At stake, claim scientists, are some 1,300 fusion research jobs and America's now-dwindling historic lead in developing a fusion reactor. The penury could also undermine a next- generation project that has been held up as a model of international scientific cooperation.
"Our partners are very upset about this. My European colleagues tell me that this is the last straw," says Milos Porkolab, head of the Plasma Fusion Center at the Massachusetts Institute of Technology, in Cambridge, Mass., referring to Washington's growing reputation as an unreliable ally in international scientific efforts. "The danger is that if the US cuts its contribution, European governments may cut theirs" when EC ministers meet in October to plan their budget.
Fusion has long been one of the El Dorados of science. Fuel for fusion reactors - lithium and deuterium, a form of hydrogen - can be taken from sea water, so the fuel source is virtually limitless. While fusion reactors produce radioactive byproducts, the volume, radioactivity, and longevity of the waste is estimated to run anywhere from 100 to 10,000 times less than that of the waste produced in today's nuclear power plants. And fusion energy has neither the impact on the atmosphere of fossil fuels nor the ecological and land-use conundrums posed by other forms of renewable energy.
Throughout the 1980s, the US led the world in fusion research, says Dr. Porkolab, a physics professor at MIT. "But it no longer is the preeminent program it was."
While other DOE programs are taking major hits (solar energy funding will be cut by as much as one-third), fusion is taking the biggest whack.
To some extent, fusion research may be a victim to its own early hype. When civilian fusion research began in earnest in the 1960s, some of its most ardent proponents held that practical reactors were only 20 to 30 years away.
The government has spent $9 billion on fusion research to date, a congressional source says. Lawmakers were concerned that pouring more money into fusion megaprojects would undercut funding for smaller basic-research programs.
In March, the White House asked the President's Committee of Advisers on Science and Technology to name a panel to review the DOE's fusion program in light of the budget climate in Congress. Last month, the group submitted its report, saying that the US must spend at least $320 million a year to ensure that the fusion program had "a modicum of momentum" toward the goal of a practical reactor by the middle of the next century.
By the end of last week, the House has appropriated $229 million for fusion research for fiscal 1996 and the Senate $225 million. Both figures are less than half of Japan's fusion budget.
While the House version looks slightly more generous, it contains a $50 million budgetary time bomb, according to Dr. Davies. The spending drop between this year and next will likely force the layoff of some 1,300 scientists and engineers - by some estimates nearly half of the plasma-fusion researchers in the US. Including severance pay and terminating contracts, she says, total cuts to US fusion research reach 55 percent. The remainder, adds Porkolab, would not pay for the operation of the two remaining experimental facilities in the US.
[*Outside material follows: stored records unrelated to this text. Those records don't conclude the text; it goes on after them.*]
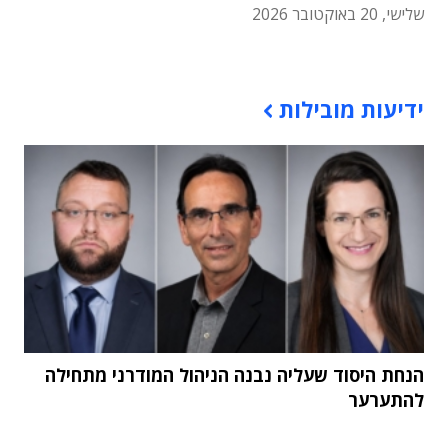
שלישי, 20 באוקטובר 2026
תוכן פרסומי
ידיעות מובילות
הנחת היסוד שעליה נבנה הניהול המודרני מתחילה
להתערער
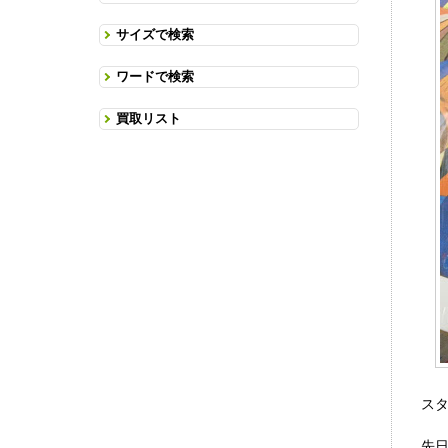
サイズで検索
ワードで検索
買取リスト
ス
先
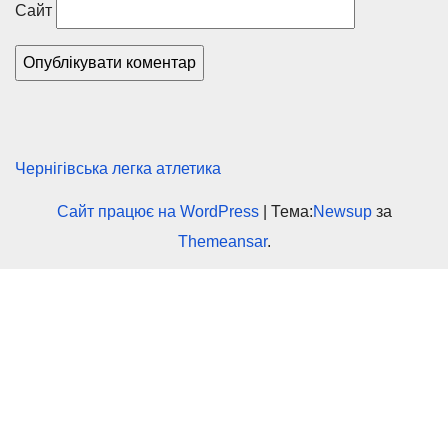
Сайт
Чернігівська легка атлетика
Сайт працює на WordPress
|
Тема:
Newsup
за
Themeansar
.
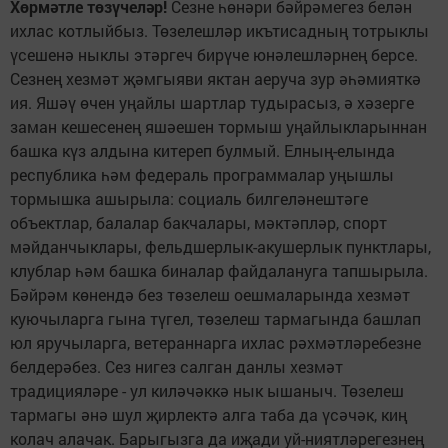
Хөрмәтле төзүчеләр!
Сезне һөнәри бәйрәмегез белән
ихлас котлыйбыз. Төзелешләр икътисадның тотрыклы
үсешенә ныклы этәргеч бирүче юнәлешләрнең берсе.
Сезнең хезмәт җәмгыяви яктан аеруча зур әһәмияткә
ия. Яшәү өчен уңайлы шартлар тудырасыз, ә хәзерге
заман кешесенең яшәешен тормыш уңайлыкларыннан
башка күз алдына китереп булмый. Елның-елында
республика һәм федераль программалар уңышлы
тормышка ашырыла: социаль билгеләнештәге
объектлар, балалар бакчалары, мәктәпләр, спорт
мәйданчыклары, фельдшерлык-акушерлык пунктлары,
клублар һәм башка биналар файдалануга тапшырыла.
Бәйрәм көнендә без төзелеш оешмаларында хезмәт
куючыларга гына түгел, төзелеш тармагында башлап
юл яручыларга, ветераннарга ихлас рәхмәтләребезне
белдерәбез. Сез нигез салган данлы хезмәт
традицияләре - ул киләчәккә нык ышаныч. Төзелеш
тармагы әнә шул җирлектә алга таба да үсәчәк, киң
колач алачак. Барыгызга да иҗади уй-ниятләрегезнең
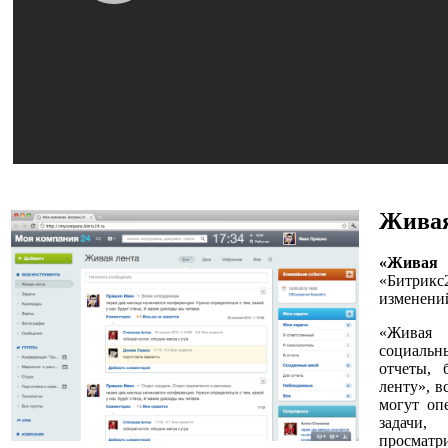
Живая
«Живая 
«Битрик
изменени
«Живая 
социальн
отчеты, 
ленту», в
могут оп
задачи
просматр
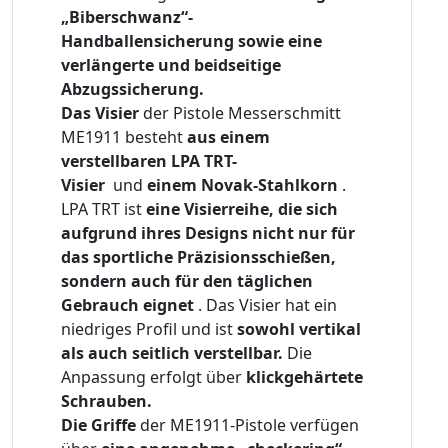
„Biberschwanz“-
Handballensicherung sowie eine
verlängerte und beidseitige
Abzugssicherung.
Das Visier
der Pistole Messerschmitt
ME1911 besteht
aus einem
verstellbaren LPA TRT-
Visier
und
einem Novak-Stahlkorn
.
LPA TRT ist
eine Visierreihe, die sich
aufgrund ihres Designs nicht nur für
das sportliche Präzisionsschießen,
sondern auch für den täglichen
Gebrauch eignet
. Das Visier hat ein
niedriges Profil und ist
sowohl vertikal
als auch seitlich verstellbar.
Die
Anpassung erfolgt über
klickgehärtete
Schrauben.
Die Griffe
der ME1911-Pistole verfügen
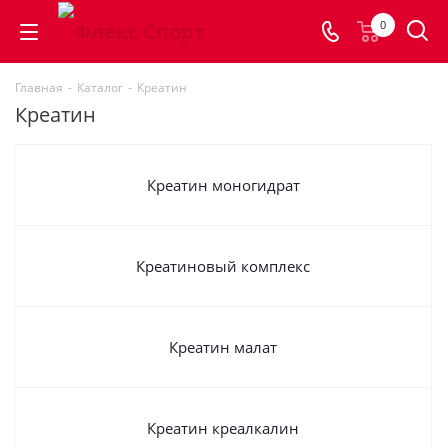
0
Главная
-
Каталог
-
Креатин
Креатин
Креатин моногидрат
Креатиновый комплекс
Креатин малат
Креатин креалкалин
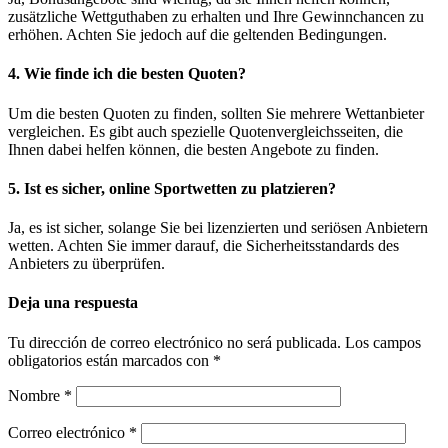
zusätzliche Wettguthaben zu erhalten und Ihre Gewinnchancen zu
erhöhen. Achten Sie jedoch auf die geltenden Bedingungen.
4. Wie finde ich die besten Quoten?
Um die besten Quoten zu finden, sollten Sie mehrere Wettanbieter
vergleichen. Es gibt auch spezielle Quotenvergleichsseiten, die
Ihnen dabei helfen können, die besten Angebote zu finden.
5. Ist es sicher, online Sportwetten zu platzieren?
Ja, es ist sicher, solange Sie bei lizenzierten und seriösen Anbietern
wetten. Achten Sie immer darauf, die Sicherheitsstandards des
Anbieters zu überprüfen.
Deja una respuesta
Tu dirección de correo electrónico no será publicada.
Los campos
obligatorios están marcados con
*
Nombre
*
Correo electrónico
*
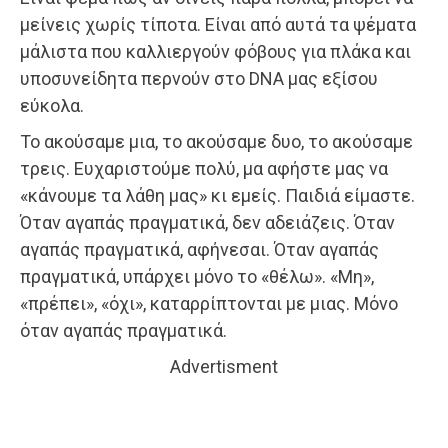
μείνεις χωρίς τίποτα. Είναι από αυτά τα ψέματα
μάλιστα που καλλιεργούν φόβους για πλάκα και
υποσυνείδητα περνούν στο DNA μας εξίσου
εύκολα.
Το ακούσαμε μια, το ακούσαμε δυο, το ακούσαμε
τρεις. Ευχαριστούμε πολύ, μα αφήστε μας να
«κάνουμε τα λάθη μας» κι εμείς. Παιδιά είμαστε.
Όταν αγαπάς πραγματικά, δεν αδειάζεις. Όταν
αγαπάς πραγματικά, αφήνεσαι. Όταν αγαπάς
πραγματικά, υπάρχει μόνο το «θέλω». «Μη»,
«πρέπει», «όχι», καταρρίπτονται με μιας. Μόνο
όταν αγαπάς πραγματικά.
Advertisment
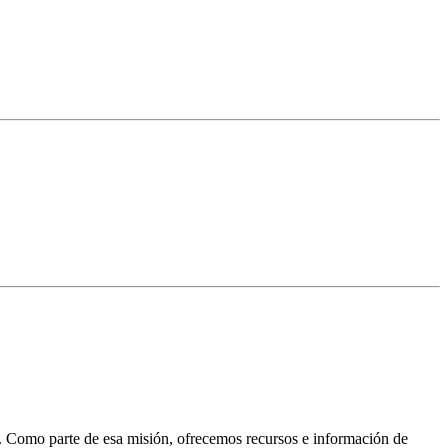
ad. Como parte de esa misión, ofrecemos recursos e información de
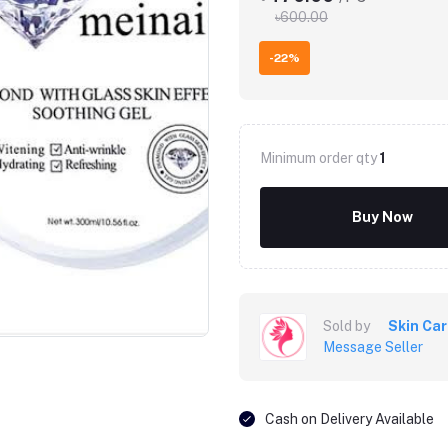
৳600.00
-22%
Minimum order qty
1
Buy Now
Click to Enlarge
Sold by
Skin Ca
Message Seller
Cash on Delivery Available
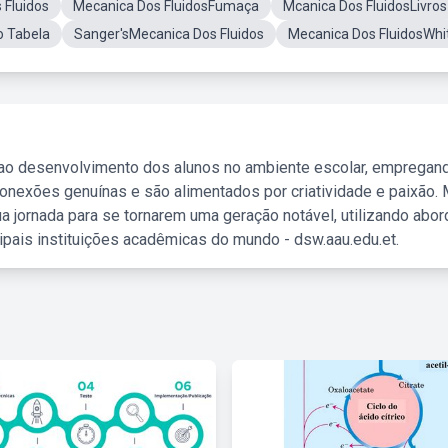
Fluidos
Mecanica Dos FluidosFumaça
Mcanica Dos FluidosLivros
o Tabela
Sanger'sMecanica Dos Fluidos
Mecanica Dos FluidosWhi
 ao desenvolvimento dos alunos no ambiente escolar, empregan
nexões genuínas e são alimentados por criatividade e paixão. 
a jornada para se tornarem uma geração notável, utilizando abo
ipais instituições acadêmicas do mundo - dsw.aau.edu.et.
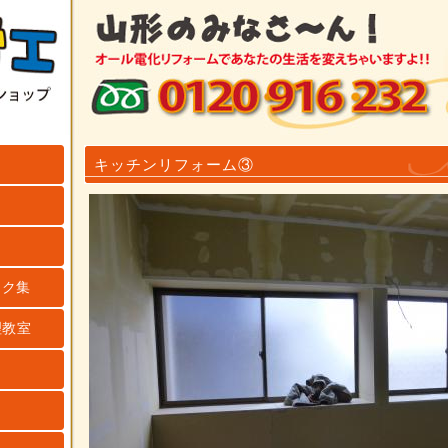
キッチンリフォーム③
ンク集
理教室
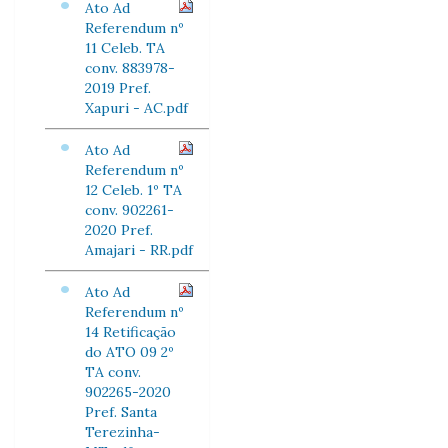
Ato Ad
Referendum nº
11 Celeb. TA
conv. 883978-
2019 Pref.
Xapuri - AC.pdf
Ato Ad
Referendum nº
12 Celeb. 1º TA
conv. 902261-
2020 Pref.
Amajari - RR.pdf
Ato Ad
Referendum nº
14 Retificação
do ATO 09 2º
TA conv.
902265-2020
Pref. Santa
Terezinha-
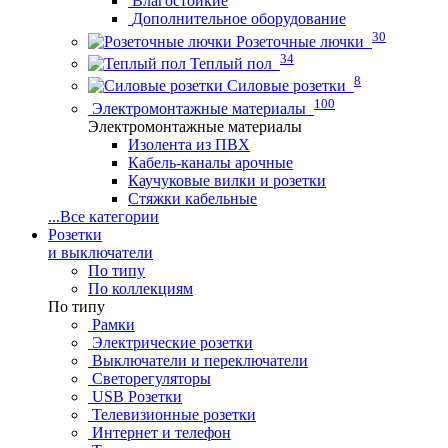
Влагостойкие
Дополнительное оборудование
30
Розеточные лючки
34
Теплый пол
8
Силовые розетки
100
Электромонтажные материалы
Электромонтажные материалы
Изолента из ПВХ
Кабель-каналы арочные
Каучуковые вилки и розетки
Стяжки кабельные
...
Все категории
Розетки
и выключатели
По типу
По коллекциям
По типу
Рамки
Электрические розетки
Выключатели и переключатели
Светорегуляторы
USB Розетки
Телевизионные розетки
Интернет и телефон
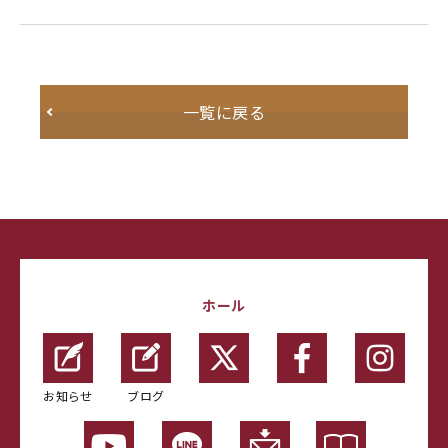
一覧に戻る
ホール
お知らせ
ブログ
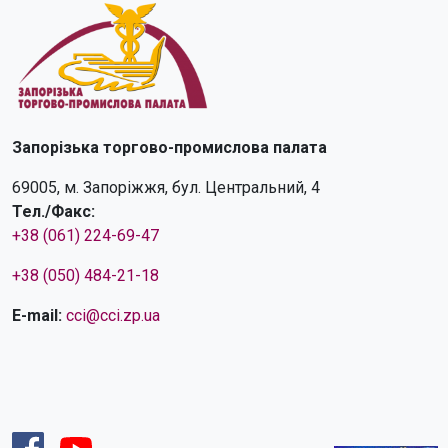
Запорізька торгово-промислова палата
69005, м. Запоріжжя, бул. Центральний, 4
Тел./Факс:
+38 (061) 224-69-47
+38 (050) 484-21-18
E-mail:
cci@cci.zp.ua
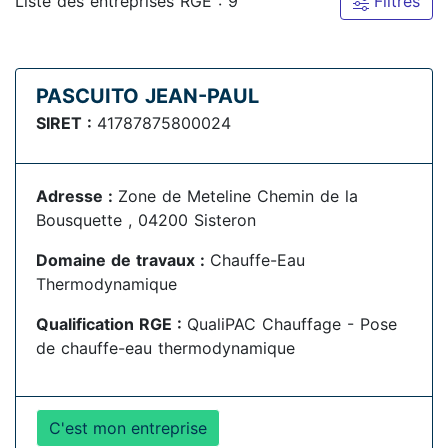
Liste des entreprises RGE : 9
Filtres
PASCUITO JEAN-PAUL
SIRET :
41787875800024
Adresse :
Zone de Meteline Chemin de la
Bousquette , 04200 Sisteron
Domaine de travaux :
Chauffe-Eau
Thermodynamique
Qualification RGE :
QualiPAC Chauffage - Pose
de chauffe-eau thermodynamique
C'est mon entreprise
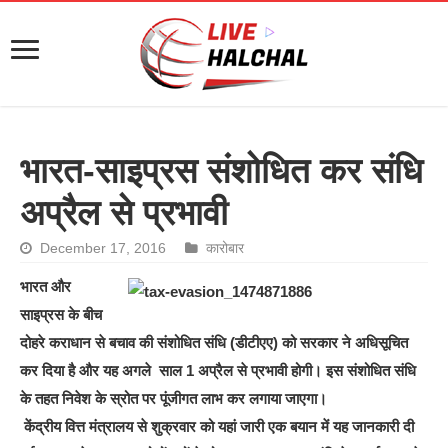
भारत-साइप्रस संशोधित कर संधि
अप्रैल से प्रभावी
December 17, 2016
कारोबार
भारत और
साइप्रस के बीच
दोहरे कराधान से बचाव की संशोधित संधि (डीटीएए) को सरकार ने अधिसूचित
कर दिया है और यह अगले साल 1 अप्रैल से प्रभावी होगी। इस संशोधित संधि
के तहत निवेश के स्रोत पर पूंजीगत लाभ कर लगाया जाएगा।
केंद्रीय वित्त मंत्रालय से शुक्रवार को यहां जारी एक बयान में यह जानकारी दी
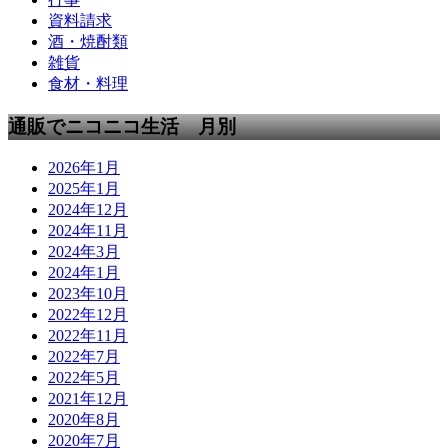
資料請求
酒・焼酎類
雑貨
食材・料理
通販でニコニコ生活 月別
2026年1月
2025年1月
2024年12月
2024年11月
2024年3月
2024年1月
2023年10月
2022年12月
2022年11月
2022年7月
2022年5月
2021年12月
2020年8月
2020年7月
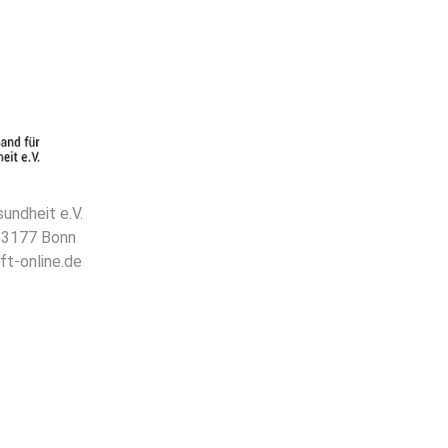
undheit e.V.
 53177 Bonn
ft-online.de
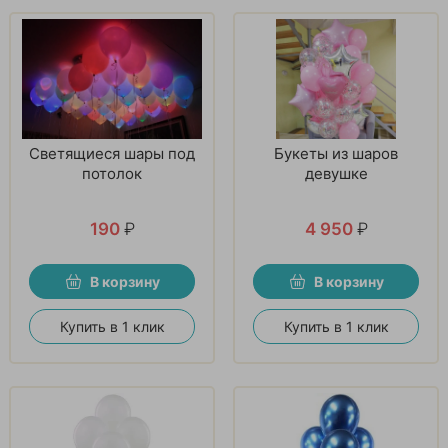
Светящиеся шары под
Букеты из шаров
потолок
девушке
190
₽
4 950
₽
В корзину
В корзину
Купить в 1 клик
Купить в 1 клик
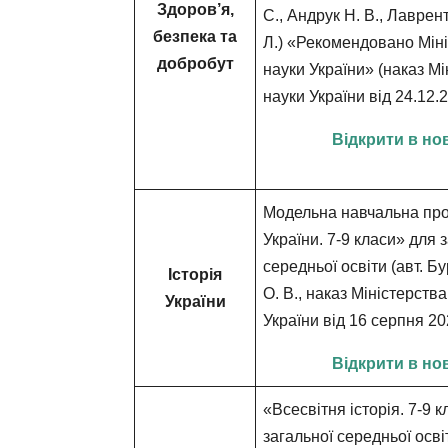
Здоров’я,
С., Андрук Н. В., Лаврент
безпека та
Л.) «Рекомендовано Міні
добробут
науки України» (наказ Мі
науки України від 24.12
Відкрити в но
Модельна навчальна про
України. 7-9 класи»
для з
середньої освіти (авт. Б
Історія
О. В., наказ Міністерства
України
України від 16 серпня 2
Відкрити в но
«Всесвітня історія. 7-9 
загальної середньої освіт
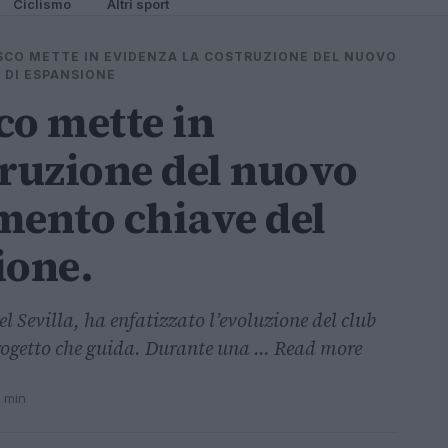
Ciclismo
Altri sport
SCO METTE IN EVIDENZA LA COSTRUZIONE DEL NUOVO
 DI ESPANSIONE
co mette in
truzione del nuovo
mento chiave del
ione.
l Sevilla, ha enfatizzato l’evoluzione del club
rogetto che guida. Durante una ... Read more
2 min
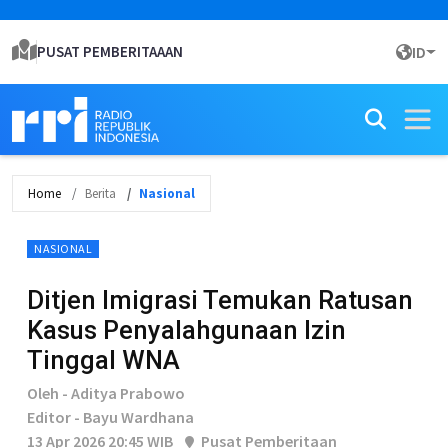
PUSAT PEMBERITAAAN
ID
Home
Berita
Nasional
NASIONAL
Ditjen Imigrasi Temukan Ratusan
Kasus Penyalahgunaan Izin
Tinggal WNA
Oleh - Aditya Prabowo
Editor - Bayu Wardhana
13 Apr 2026 20:45 WIB
Pusat Pemberitaan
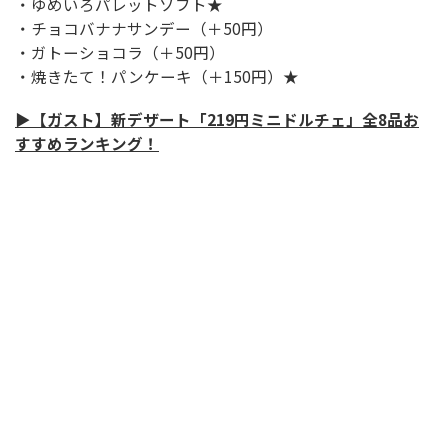
・ゆめいろパレットソフト★
・チョコバナナサンデー（＋50円）
・ガトーショコラ（＋50円）
・焼きたて！パンケーキ（＋150円）★
▶【ガスト】新デザート「219円ミニドルチェ」全8品お
すすめランキング！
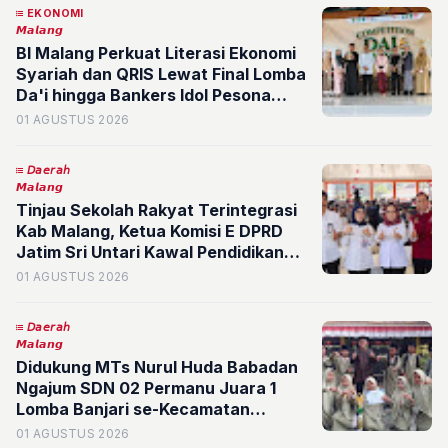
EKONOMI
𝙈𝙖𝙡𝙖𝙣𝙜
BI Malang Perkuat Literasi Ekonomi
Syariah dan QRIS Lewat Final Lomba
Da'i hingga Bankers Idol Pesona
2026
01 AGUSTUS 2026
𝘋𝘢𝘦𝘳𝘢𝘩
𝙈𝙖𝙡𝙖𝙣𝙜
Tinjau Sekolah Rakyat Terintegrasi
Kab Malang, Ketua Komisi E DPRD
Jatim Sri Untari Kawal Pendidikan
Gratis yang Aman bagi Siswa
01 AGUSTUS 2026
𝘋𝘢𝘦𝘳𝘢𝘩
𝙈𝙖𝙡𝙖𝙣𝙜
Didukung MTs Nurul Huda Babadan
Ngajum SDN 02 Permanu Juara 1
Lomba Banjari se-Kecamatan
Pakisaji, Siap Cetak Prestasi Lebih
01 AGUSTUS 2026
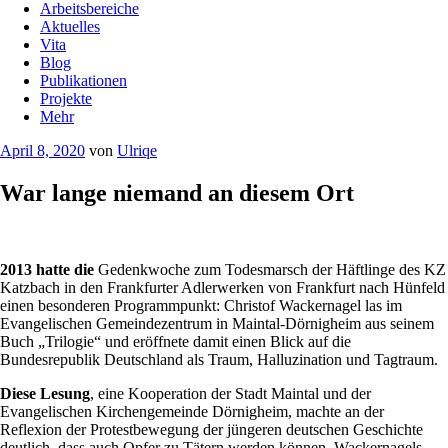
Arbeitsbereiche
Aktuelles
Vita
Blog
Publikationen
Projekte
Mehr
Veröffentlicht
April 8, 2020
von
Ulriqe
am
War lange niemand an diesem Ort
2013 hatte die
Gedenkwoche zum Todesmarsch der Häftlinge des KZ
Katzbach in den Frankfurter Adlerwerken von Frankfurt nach Hünfeld
einen besonderen Programmpunkt: Christof Wackernagel las im
Evangelischen Gemeindezentrum in Maintal-Dörnigheim aus seinem
Buch „Trilogie“ und eröffnete damit einen Blick auf die
Bundesrepublik Deutschland als Traum, Halluzination und Tagtraum.
Diese Lesung
, eine Kooperation der Stadt Maintal und der
Evangelischen Kirchengemeinde Dörnigheim, machte an der
Reflexion der Protestbewegung der jüngeren deutschen Geschichte
deutlich, dass auch Opfer zu Tätern werden können. Wackernagels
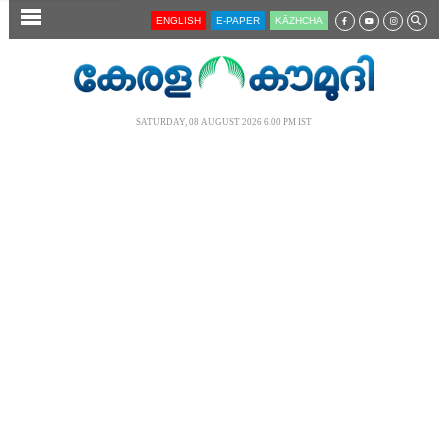
SECTIONS
ENGLISH
E-PAPER
KĀZHCHA
HOME
LATEST
SATURDAY, 08 AUGUST 2026 6.00 PM IST
AUDIO
NOTIFIED NEWS
POLL
KERALA
LOCAL
NEWS 360
CASE DIARY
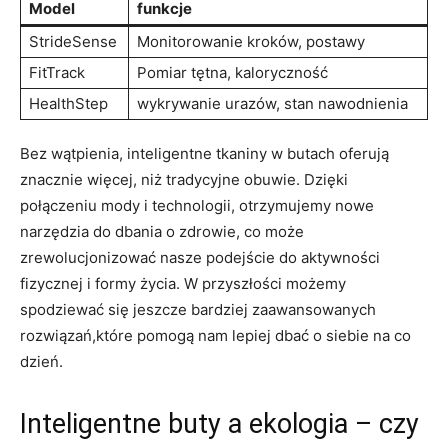
Model
funkcje
StrideSense
Monitorowanie kroków, postawy
FitTrack
Pomiar tętna, kaloryczność
HealthStep
wykrywanie urazów, stan nawodnienia
Bez wątpienia, inteligentne tkaniny w butach oferują
znacznie więcej, niż tradycyjne obuwie. Dzięki
połączeniu mody i technologii, otrzymujemy nowe
narzędzia do dbania o zdrowie, co może
zrewolucjonizować nasze podejście do aktywności
fizycznej i formy życia. W przyszłości możemy
spodziewać się jeszcze bardziej zaawansowanych
rozwiązań,które pomogą nam lepiej dbać o siebie na co
dzień.
Inteligentne buty a ekologia – czy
When the House and Senate return from the August recess, some fusion researchers are putting their hope in the Senate version. Although the Senate appropriated less money for fusion, its bill allows the DOE to pay for close-out costs by cutting other parts of its budget. In addition, a last-minute amendment allows the DOE to use money saved from its restructuring to keep a premier fusion reactor at Princeton University's Plasma Physics Laboratory running for another three years. The reactor was scheduled to shut down in October to allow work to begin on a newer machine. Now the future of the new US machine is in doubt.
If the budget travails have left US fusion researchers antsy, they aren't making life easy for their counterparts in Europe, Russia, and Japan. These nations, including the US, have joined forces to design a facility known as the International Thermonuclear Experimental Reactor, a $10-billion project to ignite a sustained fusion reaction. The project is halfway through a six-year design phase. By agreement, Washington's contribution was to rise from $70 million to $82 million next year. Under likely scenarios, the figure will be about $45 million.
Fusion research is expensive, concedes Rush Holt, assistant director of Princeton's Plasma Physics Laboratory. But the investment is starting to pay off.
"In 1976, the record for a fusion reaction was a tenth of a watt for milliseconds," he adds. "Now we can reach 10 megawatts for seconds. Not even computer-chip density can point to orders-of-magnitude improvements like that. We're at the point where fusion isn't looking for breakthroughs. We're making incremental advances along a fairly clear path."